# Feature filtering based on Mutual Information for classification

In [None]:
import pandas as pd
import os
import numpy as np

# depending on the OS the path to the data file is different
if os.name == 'nt':
    data = pd.read_excel(r'..\data\nutrient-file-release2-jan22.xlsx', sheet_name='All solids & liquids per 100g')
elif os.name == 'posix':
    data = pd.read_excel(r'../data/nutrient-file-release2-jan22.xlsx', sheet_name='All solids & liquids per 100g')
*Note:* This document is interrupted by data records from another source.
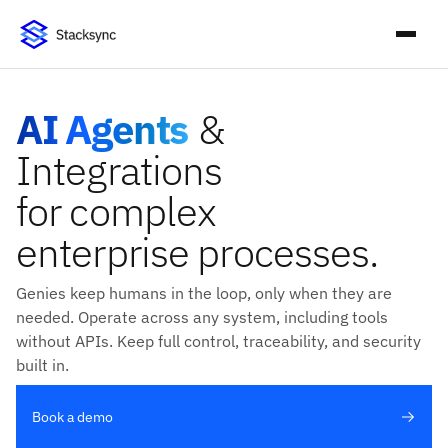
AI Agents
&
Integrations
for complex
enterprise processes.
Genies keep humans in the loop, only when they are
needed. Operate across any system, including tools
without APIs. Keep full control, traceability, and security
built in.
Book a demo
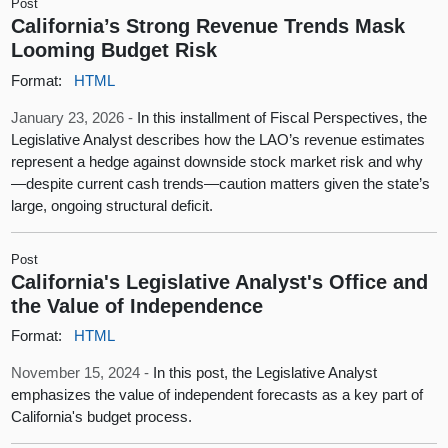
Post
California’s Strong Revenue Trends Mask
Looming Budget Risk
Format:
HTML
January 23, 2026 -
In this installment of Fiscal Perspectives, the
Legislative Analyst describes how the LAO’s revenue estimates
represent a hedge against downside stock market risk and why
—despite current cash trends—caution matters given the state’s
large, ongoing structural deficit.
Post
California's Legislative Analyst's Office and
the Value of Independence
Format:
HTML
November 15, 2024 -
In this post, the Legislative Analyst
emphasizes the value of independent forecasts as a key part of
California's budget process.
# print the first 5 rows of the data
data.head()

Since the dataset is largely continuous, we need to turn features into discrete ones.
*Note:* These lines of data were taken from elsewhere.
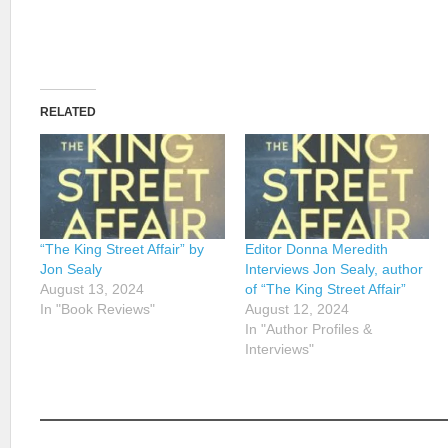
RELATED
“The King Street Affair” by
Editor Donna Meredith
Jon Sealy
Interviews Jon Sealy, author
August 13, 2024
of “The King Street Affair”
In "Book Reviews"
August 12, 2024
In "Author Profiles &
Interviews"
## Variable discretisation

There are different methods to discretise continuous variables:

- **Equal-width binning**: divides the scope of possible values into N bins of the same width.
- **Equal-frequency binning**: divides the scope of possible values into N bins, each of them containing approximately the same number of samples.
- **Domain knowledge binning**: divides the scope of possible values into bins according to the domain knowledge.
<!-- There are other methods too listed below.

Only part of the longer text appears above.